もう行き着くところまで行き着いた感がある。ある外資系企業での議論を聞いたときのことだ。すべての労働者は自発的な意思で仕事に就いていなければならない。だから辞めたいと申し出た社員を説得するのは人権侵害ではないか、というのだ。もう現場ではここまで議論が進んでいるのだ。

4月にはたくさんの新社会人が職場に入ってきた。信じられないだろうが、たった20年前の社長からの入社式訓示がいまでは使えない。以下は実例を会社員らと精査した内容だ。

〈君たち、入社おめでとう【注意①:社員と社長は平等であるから「みなさま」「おめでとうございます」がふさわしい】。先輩たちは経験があるのだから、配属された職場での指示は絶対だと思ってほしい【注意②:指示命令系統の絶対化】。一人前になるまでは率先していくらでも仕事に取り組んでほしい【注意③:長時間労働の推奨】

また、教えてもらうだけじゃなく、就業前に周囲の机を拭いて、率先して先輩らの準備も手伝ってほしい【注意④:無償労働の強要】。社会ではやる気を見せる姿勢が評価されるから【注意⑤:ジョブディスクリプションの無視】、雑用でも笑顔でやれる人が伸びる【注意⑥:精神論と価値観の押し付け】

それに私たちは家族の一員なのだから【注意⑦:個々の価値観の無視】、積極的に会合等にも参加してほしい【注意⑧:アルコールハラスメント】

ぜひ、君たちには仕事上の責任は自分にあると思って【注意⑨:心理的安全性の欠如】、言い訳などせず頑張ってほしいものだ【注意⑩:言論の自由の侵害】。ぜひ、弊社を舞台にどんどん暴れてもらいたい【注意⑪:DV経験者への配慮不足】

つまり20年前の訓示は一つの文章すら使えない時代にわれわれは生きているが、新入社員の方へ普遍的な二つのアドバイスを贈りたい。

【A】速く歩き、早く返事をし、締切を守ること。

なんでもいいから早くして、70点でもいいから締切どおりに出す。【A】がいいのは、能力やスキルに関係がない点だ。私はこの連載で締切に遅れたことは一度もないと記憶するが、「私ごときが熟考しても仕方がないから、せめて期日を守ろう」と思っているからだ。

そう、社会人人生は自分の凡庸さを認め、他者へ優しくする過程でもある。

【B】「会社のためを思ってやりました」と言えること。

精神論ではない。会社員は勤務する企業の付加価値向上のためにのみ雇われている。すべての活動は企業価値最大化に寄与せねばならない。
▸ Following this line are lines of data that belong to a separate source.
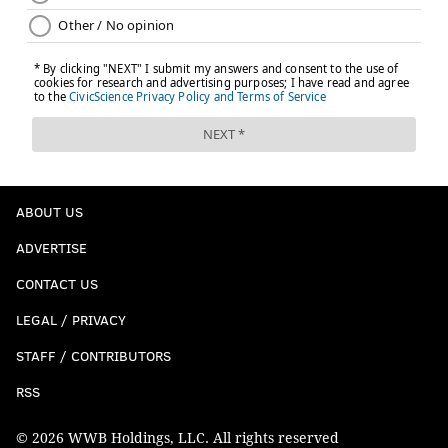
ABOUT US
ADVERTISE
CONTACT US
LEGAL / PRIVACY
STAFF / CONTRIBUTORS
RSS
© 2026 WWB Holdings, LLC. All rights reserved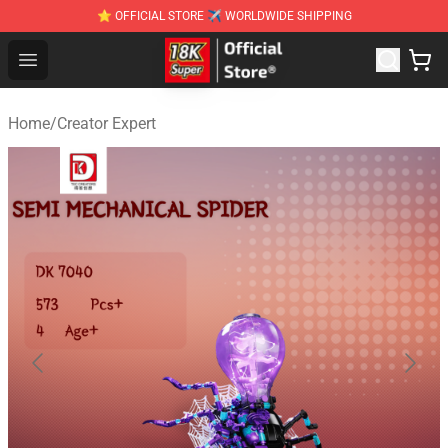
⭐ OFFICIAL STORE ✈ WORLDWIDE SHIPPING
SUPER18K Block - The Best SUPER18K Block Stor
Open menu
Home
/
Creator Expert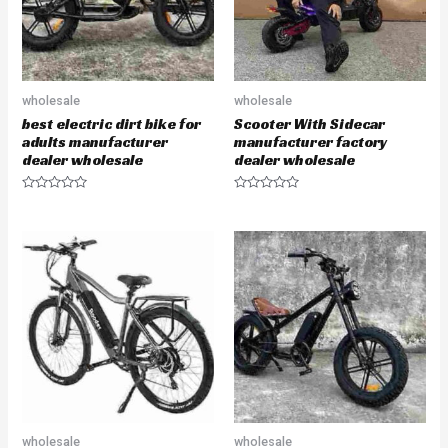
wholesale
wholesale
best electric dirt bike for
Scooter With Sidecar
adults manufacturer
manufacturer factory
dealer wholesale
dealer wholesale
R
R
a
a
t
t
e
e
d
d
0
0
o
o
u
u
t
t
o
o
f
f
5
5
wholesale
wholesale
だから失敗したときヘラヘラするか、上司にガチで「会社のためにやったのに悔しいです」と言えるかでまったく違う。失敗しても責められないようになろうね。

そして仕事の肝要とは、相手が述べたことを解釈し、咀嚼(そしゃく)し、適切な返事・返信をすることだ。もっといえば「デキる人」「頭が良い人」とは、相手が言った内容を理解し、論理的に返す人だ。専門性は二の次だ。

『論理トレーニング101題』(野矢[のや]茂樹著、産業図書)などなんでもいいから、論理の学習を勧めたい。高学歴者がどの分野でも出世するのは論理的思考ゆえだろう。......わっ! 「高学歴」だって。私は【注意⑫:学歴差別者】といわれるかも。